The Trust Funds for Rural Development (FIRA) organized the first Technological Innovation Caravan, intending to present different modernization and digitization initiatives to farmers in Mexico.
According to a study performed by the University of Guanajuato, the average use of computer technologies within the Mexican agri-food sector is less than 38%. }Digital education programs are distributed irregularly throughout the country and are mostly focused on the northern states. For example, in Baja California, the average use of technologies in the sector reaches 90% compared to below 20% in Chiapas.
On a national scale, the average computer use stands at 5.57%, again with northern states at the forefront, with 20% in Baja California against 2% in Tlaxcala and Hidalgo.
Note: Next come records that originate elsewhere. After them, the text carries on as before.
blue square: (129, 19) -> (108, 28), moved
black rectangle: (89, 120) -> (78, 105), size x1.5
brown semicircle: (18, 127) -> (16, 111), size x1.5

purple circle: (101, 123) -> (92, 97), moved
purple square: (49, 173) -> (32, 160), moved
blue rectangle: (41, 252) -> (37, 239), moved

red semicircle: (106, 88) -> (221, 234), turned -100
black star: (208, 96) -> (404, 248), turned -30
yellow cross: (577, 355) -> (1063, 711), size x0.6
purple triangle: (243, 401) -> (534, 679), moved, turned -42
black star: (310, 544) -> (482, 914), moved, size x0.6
Moreover, the average use of the internet in support of agriculture activities barely reaches 7.78%.
The study links the low usage of computer technologies to the literacy level of workers in the countryside. In Mexico, 57% of farmers have only attended elementary school, and 15% were not provided with any kind of formal education. What is more, according to the National Survey on the Availability and Use of Information Technologies in Households (ENDUTIH), only 56% of rural areas of the country have access to internet connectivity.
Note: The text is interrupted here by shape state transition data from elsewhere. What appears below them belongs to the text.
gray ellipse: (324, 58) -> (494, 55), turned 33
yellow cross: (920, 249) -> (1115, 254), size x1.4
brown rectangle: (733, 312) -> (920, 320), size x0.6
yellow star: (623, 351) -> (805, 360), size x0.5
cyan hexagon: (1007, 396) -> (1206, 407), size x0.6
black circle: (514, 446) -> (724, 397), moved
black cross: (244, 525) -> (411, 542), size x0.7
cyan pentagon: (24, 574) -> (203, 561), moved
Cell phone use represents a major opportunity for agricultural activities. On average, 88% of farmers in Mexico own a phone. No states dip below 70%, and some states like Yucatan nearly reach 100%.
FIRA is a second-tier development bank that offers credit and guarantees, training, technical assistance and technology-transfer support to Mexico’s agriculture, livestock, fishing, forestry and agribusiness sectors. The association’s Technological Innovation Caravan provides a space for industry experts and researchers to present solutions that could help boost digitization in rural areas and boost productivity.
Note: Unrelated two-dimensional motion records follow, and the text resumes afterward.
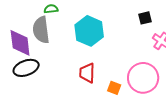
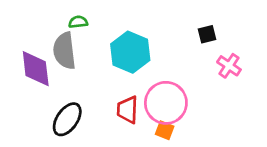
black ellipse: (26, 68) -> (67, 119), moved, turned -35
pink circle: (143, 78) -> (166, 103), moved

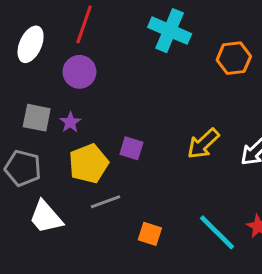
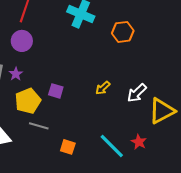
yellow arrow: (203, 144) -> (103, 88), size x0.7
gray line: (105, 202) -> (39, 126), turned 36

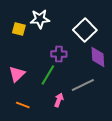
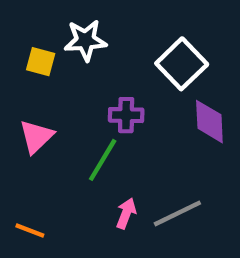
pink triangle: (17, 74) -> (36, 136), moved
gray line: (83, 85) -> (177, 213), moved
orange line: (23, 105) -> (30, 231), moved

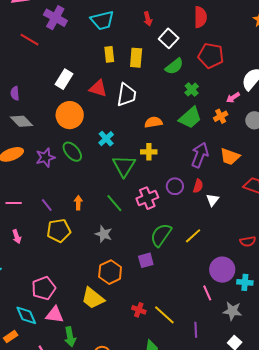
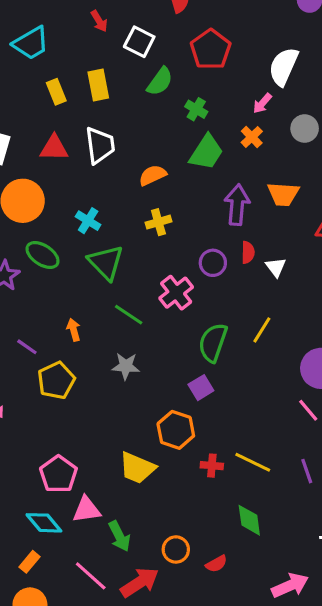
red pentagon: (211, 56) -> (211, 49), turned -30
green triangle: (124, 166) -> (106, 262), moved
orange hexagon: (110, 272) -> (176, 430), moved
During the event, agricultural entrepreneurs agreed on the need for modernization. The Mexican Union of Agrochemical Manufacturers and Formulators underscored that inflation in food prices and dependence on imports are direct consequences of the lack of technological investment in the sector. In 2021, Mexico spent six times the 2023 budget for fertilizers on corn imports. Experts concluded that to strengthen the agri-food sector, Mexico should promote technological literacy campaigns, provide more internet access and prioritize the use of the cell phones as a valuable tool for agriculture.